While leveraged buyouts are commonplace on Western markets, in the CEE region such transactions have been a rarity. According to private equity fund Enterprise Investors, however, its purchase of a 75 percent share in hygiene products producer Harper Hygienics in a deal worth zł.118.6 million indicates that such transactions - once rare on CEE markets outside big-money privatization deals - look to soon become more commonplace in the region.
According to Jacek Siwicki, managing partner at Enterprise Investors, the deal represents a maturing of attitudes among local banks, achieved, at least in part, through the firm's efforts of persuasion over the last two and a half years. For local banks, this kind of transaction involves a new way of valuating companies, requiring a move away from counting assets towards looking at possibilities.
The increasing willingness of banks to finance such transactions, however, is itself driven by the increasing number of suitable acquisitions - that is, acquisitions that have already been developed to a size and stability able to guarantee large enough cash flows.
"The fast growth of CEE economies has meant that, to date, investors have tended to buy stocks outright, while any debt taken on subsequently has been used to fuel growth and expansion," says William Watson, partner at Baring Private Equity Partners, adding that the fact that debt is now being taken on by the company acquired at transaction stage demonstrates that "many local companies have now achieved a level of growth able to produce the kind of cash flows necessary to justify this kind of transaction."
Also encouraging equity firms to buy up locally on credit is the surging new interest of strategic investors in the local market following Poland's EU accession.
"We've noticed that May 1 has really catalyzed strategic interest in some of our portfolio companies," Watson says. "Well-positioned local companies look likely to play a role as consolidators and consolidatees in the region." This fact in turn obviously increases the attraction of mid-market buy-outs for private equity funds.
A key factor feeding the new trend, according to Ryszard Wojtkowski, a partner at Enterprise Investors, is that "many Polish family firms are tired.
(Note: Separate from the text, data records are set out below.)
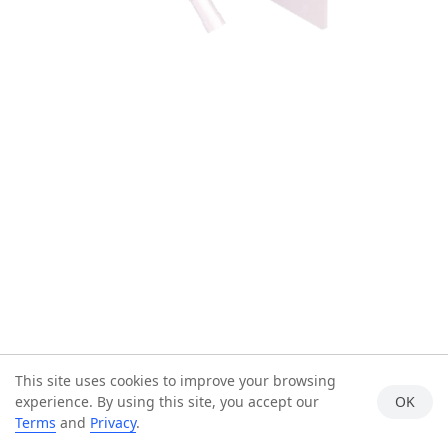
This site uses cookies to improve your browsing
experience. By using this site, you accept our
OK
Terms
and
Privacy
.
Many of those who spent the last 15 years building up their firms in the '90s have had enough."
And Watson couldn't agree more. "What we're starting to see is the classic phenomenon of the guy who likes starting and growing businesses but then gets bored and wants to move on," he reveals.
"Whereas in Europe people build up companies to hand them down to their grandchildren," Siwicki announced to the press, "Poles are going the way of the Americans, who build up companies in order to sell." Which is a good thing, he claims, lest anyone fail to get the message.
Some would say, though, that such a statement contained a good deal of simplistic patriotic spin of the kind popular with the local press. "I don't think you could say that UK citizens buy up companies to hand them down," says Watson, adding, nevertheless, that "Continental Europe, and Germany in particular, certainly embraces traditionalist attitudes to business largely foreign to the USA."
"I think it's more of a generational thing," says George wirski, director for Central Europe at global private equity firm Advent International. "It's actually only the younger owners of younger Polish businesses that want to sell; those classic cases who began way back by shuttling a white van back and forth between Poland and Germany are more likely to want to pass the business on to their children."